--- TO DO ---
If a line in the records contains the string "into", show that line.

Collection entries

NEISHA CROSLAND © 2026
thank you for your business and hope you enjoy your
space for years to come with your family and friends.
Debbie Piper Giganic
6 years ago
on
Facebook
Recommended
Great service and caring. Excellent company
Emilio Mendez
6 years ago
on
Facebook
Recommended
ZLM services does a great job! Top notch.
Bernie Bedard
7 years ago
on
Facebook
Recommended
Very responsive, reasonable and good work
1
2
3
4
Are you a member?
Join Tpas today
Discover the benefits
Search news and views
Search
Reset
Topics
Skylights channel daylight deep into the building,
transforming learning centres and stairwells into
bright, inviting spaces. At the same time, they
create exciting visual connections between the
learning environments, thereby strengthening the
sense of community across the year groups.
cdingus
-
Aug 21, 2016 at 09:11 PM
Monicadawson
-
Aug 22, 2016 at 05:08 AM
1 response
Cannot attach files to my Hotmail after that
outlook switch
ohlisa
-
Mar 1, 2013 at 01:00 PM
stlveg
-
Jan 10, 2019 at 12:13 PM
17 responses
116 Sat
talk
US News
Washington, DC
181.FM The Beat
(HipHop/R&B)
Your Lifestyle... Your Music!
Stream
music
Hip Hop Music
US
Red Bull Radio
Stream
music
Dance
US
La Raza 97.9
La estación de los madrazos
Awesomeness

--

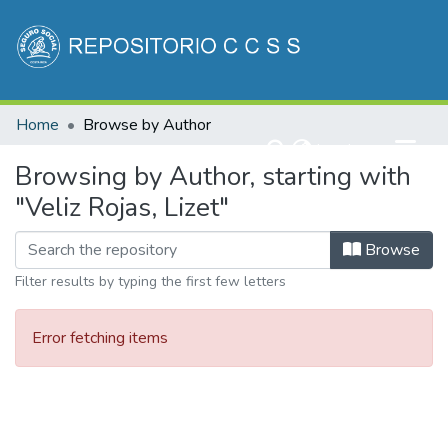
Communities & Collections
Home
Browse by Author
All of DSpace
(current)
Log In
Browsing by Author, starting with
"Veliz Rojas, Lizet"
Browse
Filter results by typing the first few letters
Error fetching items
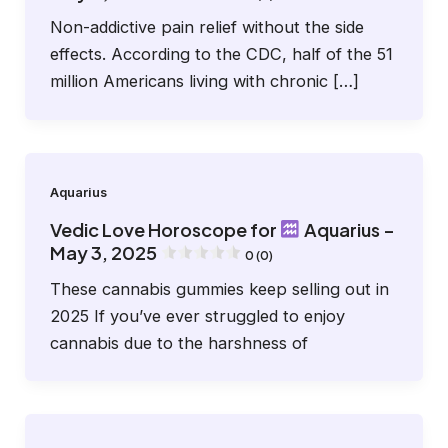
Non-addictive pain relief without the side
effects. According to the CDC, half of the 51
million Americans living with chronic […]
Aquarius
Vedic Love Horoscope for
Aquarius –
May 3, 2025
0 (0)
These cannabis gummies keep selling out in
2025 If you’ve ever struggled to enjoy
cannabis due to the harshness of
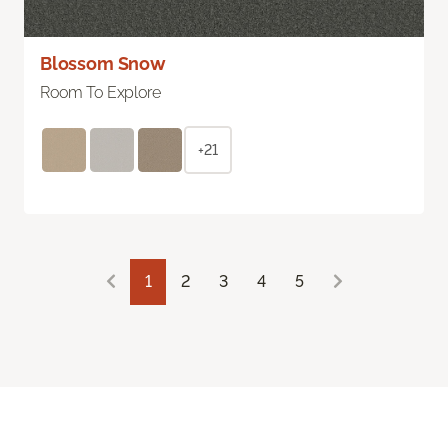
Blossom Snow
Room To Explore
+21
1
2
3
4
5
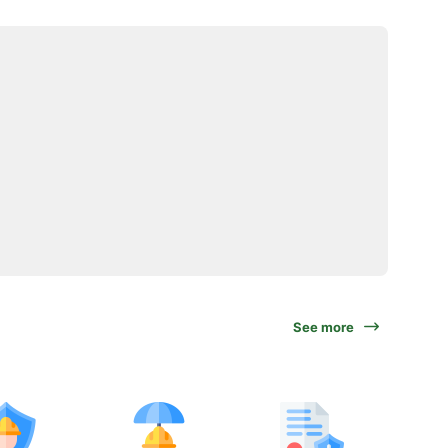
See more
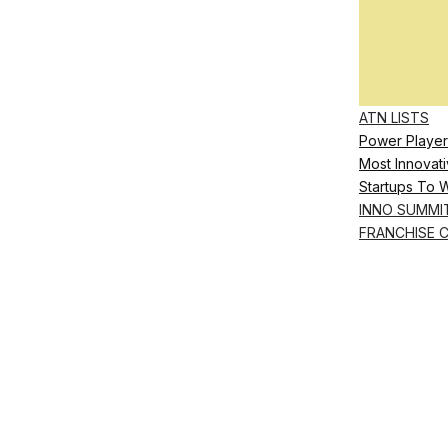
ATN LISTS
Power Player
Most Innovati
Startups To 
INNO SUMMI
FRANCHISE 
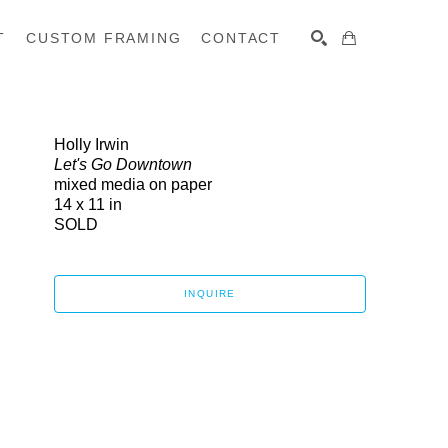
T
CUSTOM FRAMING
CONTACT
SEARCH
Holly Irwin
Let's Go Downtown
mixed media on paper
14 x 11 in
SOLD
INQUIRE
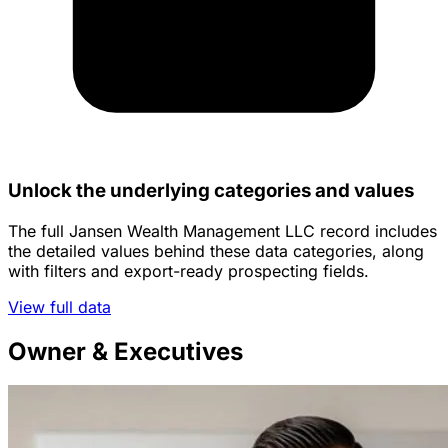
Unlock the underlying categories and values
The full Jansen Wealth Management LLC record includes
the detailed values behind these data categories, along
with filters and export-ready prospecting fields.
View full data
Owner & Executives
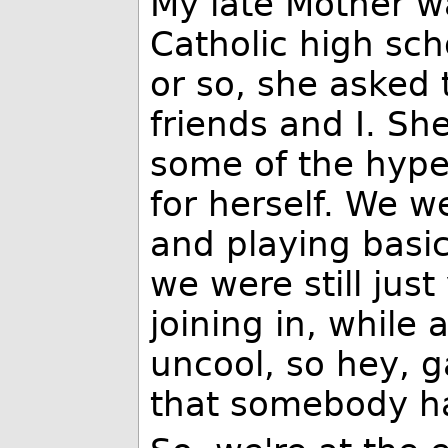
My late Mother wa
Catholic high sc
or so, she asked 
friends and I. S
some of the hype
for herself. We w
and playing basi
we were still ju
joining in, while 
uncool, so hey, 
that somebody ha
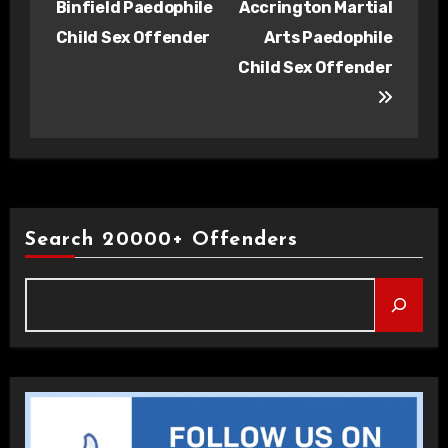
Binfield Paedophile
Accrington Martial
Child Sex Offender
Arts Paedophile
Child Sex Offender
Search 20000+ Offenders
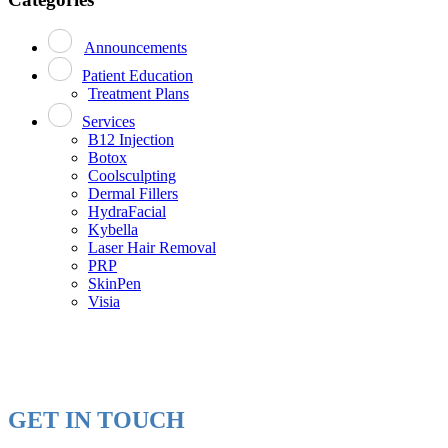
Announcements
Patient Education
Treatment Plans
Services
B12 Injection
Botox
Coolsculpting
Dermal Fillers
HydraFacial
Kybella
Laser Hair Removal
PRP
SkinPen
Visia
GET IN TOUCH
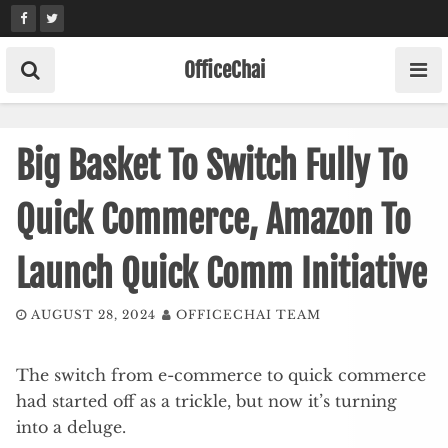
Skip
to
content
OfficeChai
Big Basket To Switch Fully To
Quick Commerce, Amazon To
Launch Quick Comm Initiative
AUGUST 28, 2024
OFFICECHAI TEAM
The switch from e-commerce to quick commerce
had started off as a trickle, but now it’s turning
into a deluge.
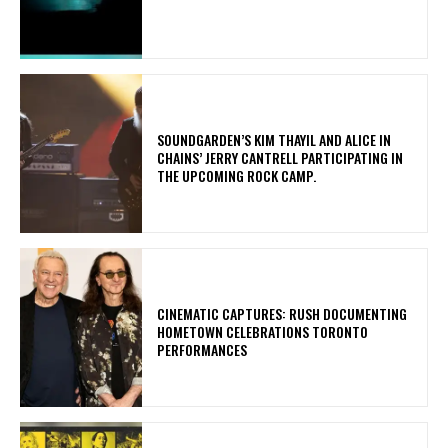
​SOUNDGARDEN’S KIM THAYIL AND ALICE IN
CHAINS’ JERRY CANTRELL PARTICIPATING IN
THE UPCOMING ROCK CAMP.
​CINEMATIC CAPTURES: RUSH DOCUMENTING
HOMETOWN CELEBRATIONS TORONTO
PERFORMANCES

* * *

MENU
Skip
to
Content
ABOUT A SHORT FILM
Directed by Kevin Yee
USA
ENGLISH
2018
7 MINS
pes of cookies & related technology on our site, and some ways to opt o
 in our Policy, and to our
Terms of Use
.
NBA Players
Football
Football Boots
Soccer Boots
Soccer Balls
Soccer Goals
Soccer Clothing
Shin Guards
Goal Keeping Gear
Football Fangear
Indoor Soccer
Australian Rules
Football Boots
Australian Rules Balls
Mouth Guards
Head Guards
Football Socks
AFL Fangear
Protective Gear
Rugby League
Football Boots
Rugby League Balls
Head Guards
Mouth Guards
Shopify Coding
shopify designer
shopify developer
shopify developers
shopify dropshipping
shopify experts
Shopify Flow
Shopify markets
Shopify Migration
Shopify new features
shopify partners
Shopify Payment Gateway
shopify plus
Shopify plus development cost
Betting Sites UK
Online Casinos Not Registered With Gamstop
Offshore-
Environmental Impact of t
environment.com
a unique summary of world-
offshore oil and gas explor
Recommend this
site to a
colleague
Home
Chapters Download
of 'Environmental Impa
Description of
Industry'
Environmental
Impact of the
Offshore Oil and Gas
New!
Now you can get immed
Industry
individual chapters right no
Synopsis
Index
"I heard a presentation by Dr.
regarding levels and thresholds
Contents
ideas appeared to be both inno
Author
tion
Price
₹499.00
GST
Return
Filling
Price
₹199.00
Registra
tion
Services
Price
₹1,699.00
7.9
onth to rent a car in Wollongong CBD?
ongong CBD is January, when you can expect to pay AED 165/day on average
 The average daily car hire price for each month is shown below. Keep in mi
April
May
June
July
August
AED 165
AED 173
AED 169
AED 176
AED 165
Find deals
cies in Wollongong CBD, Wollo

--- ANSWER BOX ---
Skylights channel daylight deep into the building,
transforming learning centres and stairwells into
into a deluge.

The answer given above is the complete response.